Segment Open

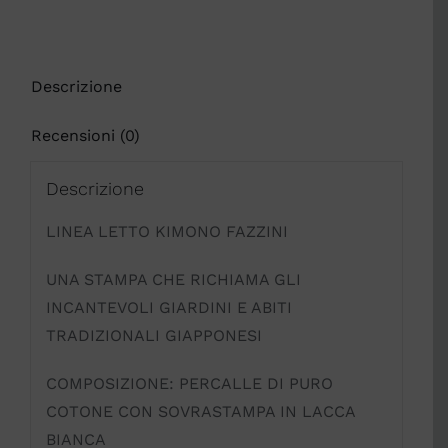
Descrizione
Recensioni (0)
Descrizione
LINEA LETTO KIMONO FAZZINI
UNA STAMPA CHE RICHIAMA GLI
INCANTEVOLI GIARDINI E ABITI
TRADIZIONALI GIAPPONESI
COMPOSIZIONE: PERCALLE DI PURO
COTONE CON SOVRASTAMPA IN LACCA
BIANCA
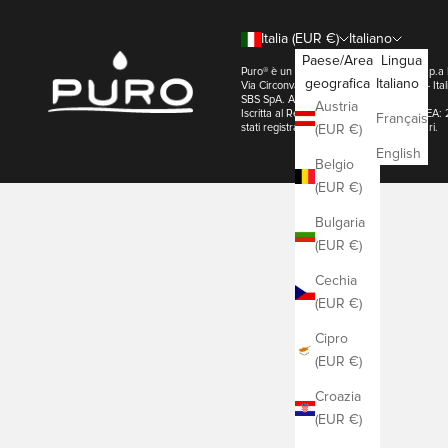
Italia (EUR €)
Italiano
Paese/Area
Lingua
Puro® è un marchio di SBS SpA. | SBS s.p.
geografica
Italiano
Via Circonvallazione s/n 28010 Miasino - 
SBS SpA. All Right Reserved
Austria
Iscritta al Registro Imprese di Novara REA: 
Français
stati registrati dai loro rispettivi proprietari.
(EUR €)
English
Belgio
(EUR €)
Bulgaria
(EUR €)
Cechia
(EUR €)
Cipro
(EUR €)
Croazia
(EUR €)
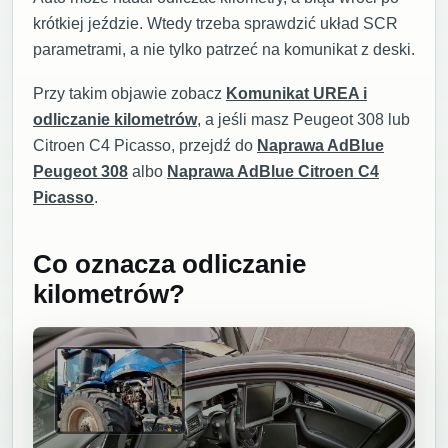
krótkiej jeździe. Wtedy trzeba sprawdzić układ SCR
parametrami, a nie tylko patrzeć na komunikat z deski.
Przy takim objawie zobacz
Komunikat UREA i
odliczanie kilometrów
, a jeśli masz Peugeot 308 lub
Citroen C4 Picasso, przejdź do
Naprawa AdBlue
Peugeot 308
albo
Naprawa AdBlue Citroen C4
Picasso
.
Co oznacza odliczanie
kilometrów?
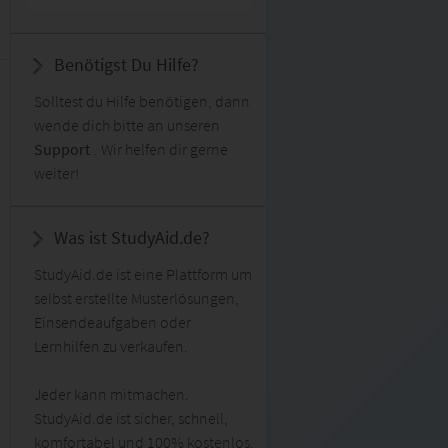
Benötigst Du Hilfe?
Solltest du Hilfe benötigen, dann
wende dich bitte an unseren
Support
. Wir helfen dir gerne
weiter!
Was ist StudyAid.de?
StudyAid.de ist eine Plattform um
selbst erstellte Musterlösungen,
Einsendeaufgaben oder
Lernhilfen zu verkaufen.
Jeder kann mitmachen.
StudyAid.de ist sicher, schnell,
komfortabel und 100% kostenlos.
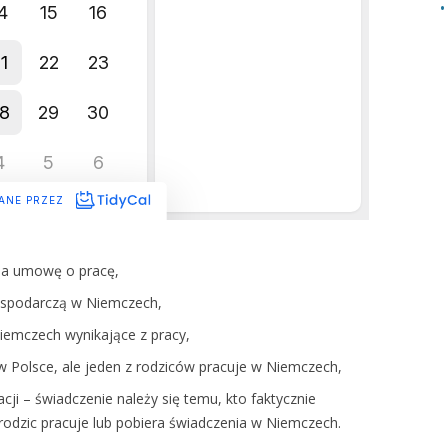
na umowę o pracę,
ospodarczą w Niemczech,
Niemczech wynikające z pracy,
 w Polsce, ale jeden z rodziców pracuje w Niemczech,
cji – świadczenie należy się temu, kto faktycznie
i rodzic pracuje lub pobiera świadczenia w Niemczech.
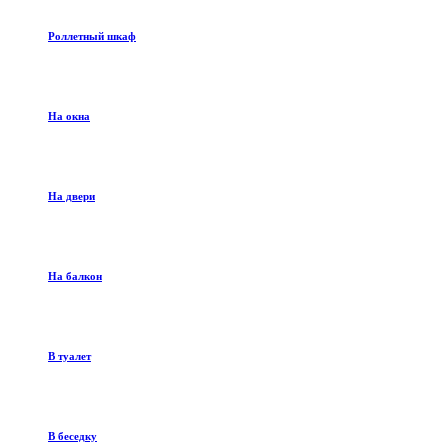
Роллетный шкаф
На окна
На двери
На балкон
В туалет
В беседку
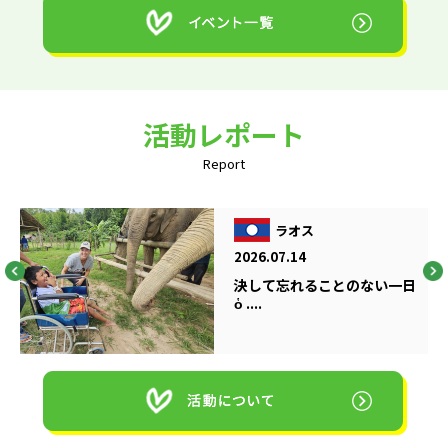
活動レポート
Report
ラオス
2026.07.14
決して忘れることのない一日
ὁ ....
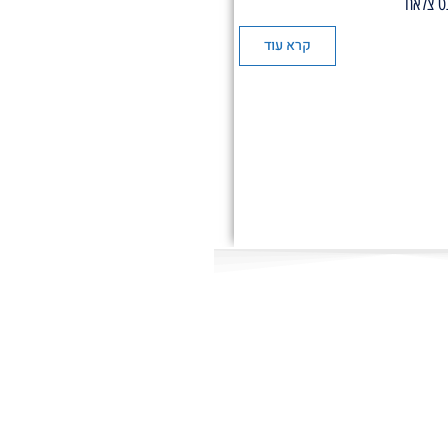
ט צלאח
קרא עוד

Segment Closed

§ What is needed: Where the data includes pictures, leave them out and write out everything else exactly.

§ Answer box:
Descrizione
Recensioni (0)
Descrizione
LINEA LETTO KIMONO FAZZINI
UNA STAMPA CHE RICHIAMA GLI
INCANTEVOLI GIARDINI E ABITI
TRADIZIONALI GIAPPONESI
COMPOSIZIONE: PERCALLE DI PURO
COTONE CON SOVRASTAMPA IN LACCA
BIANCA
Italia (EUR €)
Italiano
Paese/Area
Lingua
Puro® è un marchio di SBS SpA. | SBS s.p.
geografica
Italiano
Via Circonvallazione s/n 28010 Miasino - 
SBS SpA. All Right Reserved
Austria
Iscritta al Registro Imprese di Novara REA: 
Français
stati registrati dai loro rispettivi proprietari.
(EUR €)
English
Belgio
(EUR €)
Bulgaria
(EUR €)
Cechia
(EUR €)
Cipro
(EUR €)
Croazia
(EUR €)
krótkiej jeździe. Wtedy trzeba sprawdzić układ SCR
parametrami, a nie tylko patrzeć na komunikat z deski.
Przy takim objawie zobacz
Komunikat UREA i
odliczanie kilometrów
, a jeśli masz Peugeot 308 lub
Citroen C4 Picasso, przejdź do
Naprawa AdBlue
Peugeot 308
albo
Naprawa AdBlue Citroen C4
Picasso
.
Co oznacza odliczanie
kilometrów?
Benötigst Du Hilfe?
Solltest du Hilfe benötigen, dann
wende dich bitte an unseren
Support
. Wir helfen dir gerne
weiter!
Was ist StudyAid.de?
StudyAid.de ist eine Plattform um
selbst erstellte Musterlösungen,
Einsendeaufgaben oder
Lernhilfen zu verkaufen.
Jeder kann mitmachen.
StudyAid.de ist sicher, schnell,
komfortabel und 100% kostenlos.
na umowę o pracę,
ospodarczą w Niemczech,
Niemczech wynikające z pracy,
 w Polsce, ale jeden z rodziców pracuje w Niemczech,
cji – świadczenie należy się temu, kto faktycznie
i rodzic pracuje lub pobiera świadczenia w Niemczech.
Роллетный шкаф
На окна
На двери
На балкон
В туалет
В беседку
活動レポート
Report
ラオス
2026.07.14
決して忘れることのない一日
ὁ ....
ט צלאח
קרא עוד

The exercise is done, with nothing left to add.